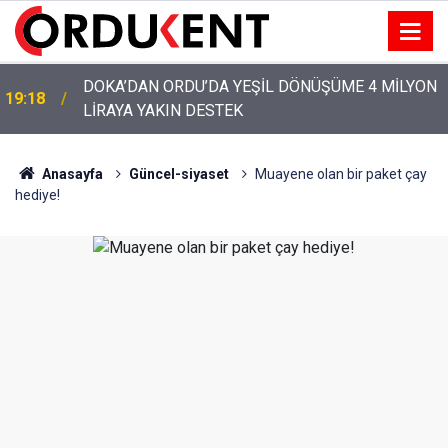
DOKA’DAN ORDU’DA YEŞİL DÖNÜŞÜME 4 MİLYON
19:18
LİRAYA YAKIN DESTEK
Anasayfa
Güncel-siyaset
Muayene olan bir paket çay
hediye!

* _The task_
The entries above need to be transcribed word for word, and the pictures stay out.

* _Response area_
DOKA’DAN ORDU’DA YEŞİL DÖNÜŞÜME 4 MİLYON
19:18
LİRAYA YAKIN DESTEK
Anasayfa
Güncel-siyaset
Muayene olan bir paket çay
hediye!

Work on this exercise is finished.